Comment 4 Simon Fraser (smfr) 2012-08-20 17:01:18 PDT
I can still reproduce. My command is:
./Tools/Scripts/run-webkit-tests --debug --pixel-tests LayoutTests/compositing/

Sample output:

  compositing/animation/busy-indicator.html -> pixel hash failed (but pixel test still passes)
[8/278] compositing/color-matching/image-color-matching.html failed unexpectedly (image diff)
  compositing/culling/clear-fixed-iframe.html : ImageDiff produced stderr output:
error, test and reference image have different properties.
Comment 5 Simon Fraser (smfr) 2012-08-20 17:13:16 PDT
Created attachment 159567 [details]
Improve error reporting
Comment 6 Simon Fraser (smfr) 2012-08-20 17:17:21 PDT
Comment on attachment 159567 [details]
Improve error reporting

http://trac.webkit.org/changeset/126101
Comment 7 Simon Fraser (smfr) 2012-08-20 17:22:47 PDT
So now I get:
  compositing/culling/clear-fixed-iframe.html : ImageDiff produced stderr output:
Error: test and reference images differ in alpha. Test image does not have alpha, reference image has alpha.

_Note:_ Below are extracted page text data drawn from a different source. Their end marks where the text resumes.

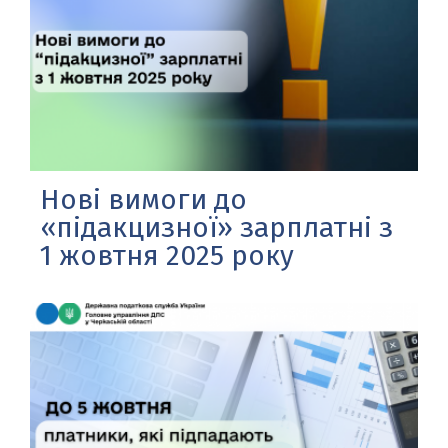
Нові вимоги до
«підакцизної» зарплатні з
1 жовтня 2025 року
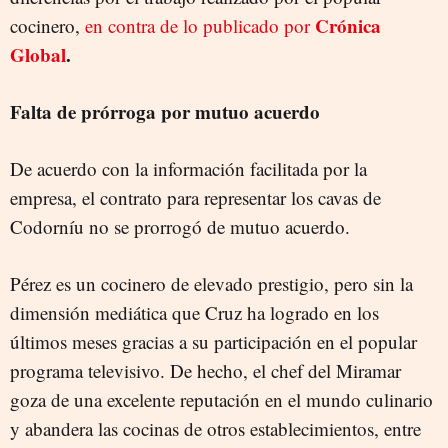
Crónica
cocinero,
en contra de lo publicado por
Global
.
Falta de prórroga por mutuo acuerdo
De acuerdo con la información facilitada por la
empresa, el contrato para representar los cavas de
Codorníu no se prorrogó de mutuo acuerdo.
Pérez es un cocinero de elevado prestigio, pero sin la
dimensión mediática que Cruz ha logrado en los
últimos meses gracias a su participación en el popular
programa televisivo. De hecho, el chef del Miramar
goza de una excelente reputación en el mundo culinario
y abandera las cocinas de otros establecimientos, entre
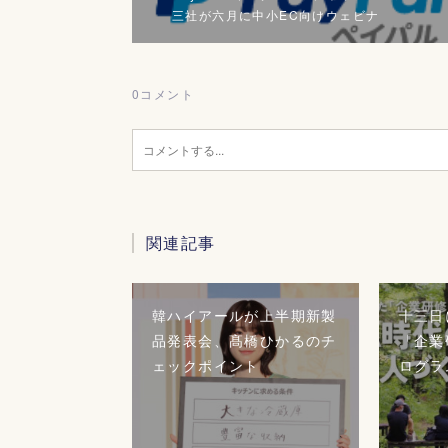
三社が六月に中小EC向けウェビナ
0
コメント
関連記事
韓ハイアールが上半期新製
十三日
品発表会、髙橋ひかるのチ
「企業
ェックポイント
ログラ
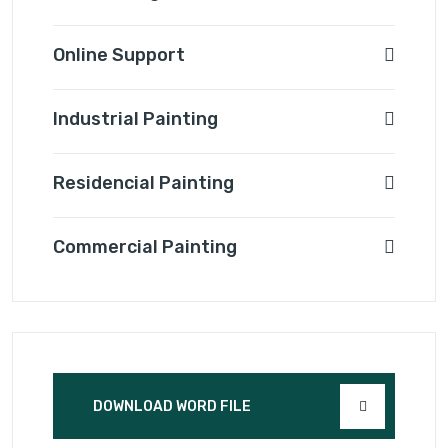
Online Support
Industrial Painting
Residencial Painting
Commercial Painting
DOWNLOAD WORD FILE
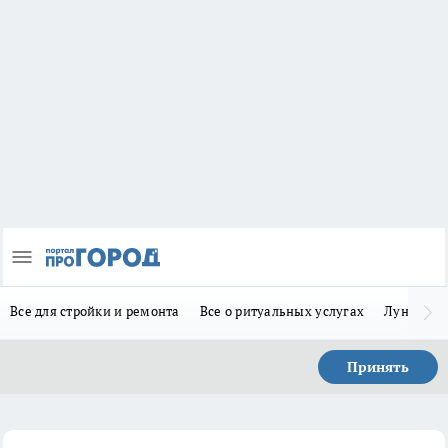
Все для стройки и ремонта
Все о ритуальных услугах
Лунно-по
Принять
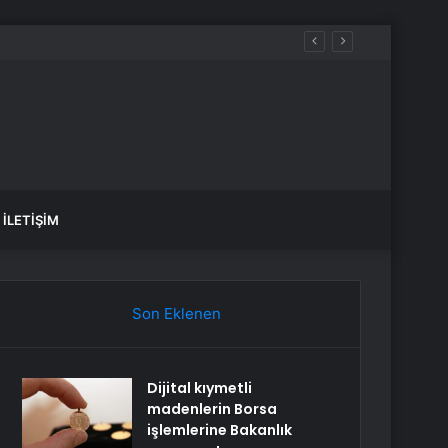
İLETIŞIM
Son Eklenen
Dijital kıymetli
madenlerin Borsa
işlemlerine Bakanlık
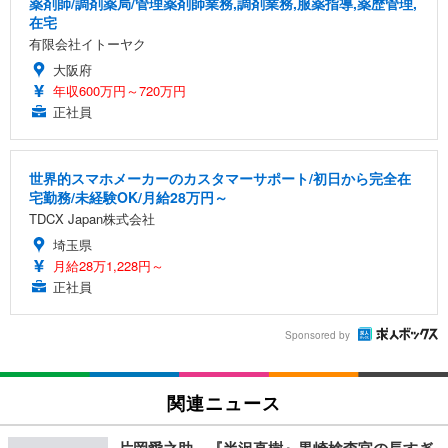
薬剤師/調剤薬局/管理薬剤師業務,調剤業務,服薬指導,薬歴管理,
在宅
有限会社イトーヤク
大阪府
年収600万円～720万円
正社員
世界的スマホメーカーのカスタマーサポート/初日から完全在
宅勤務/未経験OK/月給28万円～
TDCX Japan株式会社
埼玉県
月給28万1,228円～
正社員
Sponsored by
関連ニュース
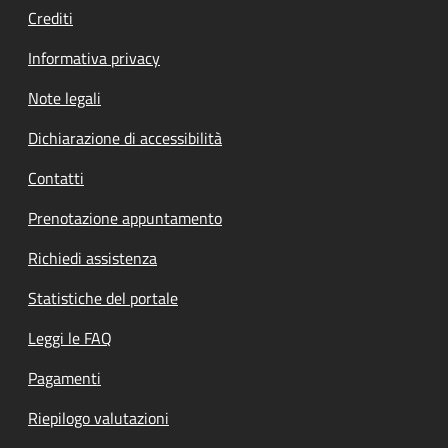
Crediti
Informativa privacy
Note legali
Dichiarazione di accessibilità
Contatti
Prenotazione appuntamento
Richiedi assistenza
Statistiche del portale
Leggi le FAQ
Pagamenti
Riepilogo valutazioni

 12$ $ sips -g all ./LayoutTests/compositing/culling/clear-fixed-iframe-expected.png 
/Volumes/DataSSD/Development/apple/webkit/WebKit.git/LayoutTests/compositing/culling/clear-fixed-iframe-expected.png
  pixelWidth: 800
  pixelHeight: 600
  typeIdentifier: public.png
  format: png
  formatOptions: default
  dpiWidth: 72.000
  dpiHeight: 72.000
  samplesPerPixel: 3
  bitsPerSample: 8
  hasAlpha: no
  space: RGB

So hasAlpha is NO in the PNG, but ImageDiff thinks it has alpha.
Comment 8 Simon Fraser (smfr) 2012-08-20 17:28:59 PDT
But CGImageGetAlphaInfo() is saying that the image alpha flags are kCGImageAlphaLast, implying non-premultplied RGBA.
Comment 9 Simon Fraser (smfr) 2012-08-20 18:30:05 PDT
createBitmapContext() creates a bitmap context with (kCGImageAlphaPremultipliedFirst | kCGBitmapByteOrder32Host), so I think we expect all the images to have alpha.
Comment 10 Simon Fraser (smfr) 2012-08-20 18:53:55 PDT
There's something I don't understand. DRT is dumping to stdout a PNG created from an image with alpha flags 3 (kCGImageAlphaLast). However, when ImageDiff reads this in from stdin, it gets an image with alpha flags 5 (kCGImageAlphaNoneSkipLast).

This is assuming that ImageDiff is not swapping the images by mistake. The code seems to read the actual before the expected:

            if (imageSize > 0 && !actualImage)
                actualImage = createImageFromStdin(imageSize);
            else if (imageSize > 0 && !baselineImage)
                baselineImage = createImageFromStdin(imageSize);

I'm not sure who's printing the expected image to stdin. Is it ImageDiffer in the python code?
Comment 11 Dirk Pranke 2012-08-20 19:15:29 PDT
(In reply to comment #10)
> There's something I don't understand. DRT is dumping to stdout a PNG created from an image with alpha flags 3 (kCGImageAlphaLast). However, when ImageDiff reads this in from stdin, it gets an image with alpha flags 5 (kCGImageAlphaNoneSkipLast).
> 
> This is assuming that ImageDiff is not swapping the images by mistake. The code seems to read the actual before the expected:
> 
>             if (imageSize > 0 && !actualImage)
>                 actualImage = createImageFromStdin(imageSize);
>             else if (imageSize > 0 && !baselineImage)
>                 baselineImage = createImageFromStdin(imageSize);
> 
> I'm not sure who's printing the expected image to stdin. Is it ImageDiffer in the python code?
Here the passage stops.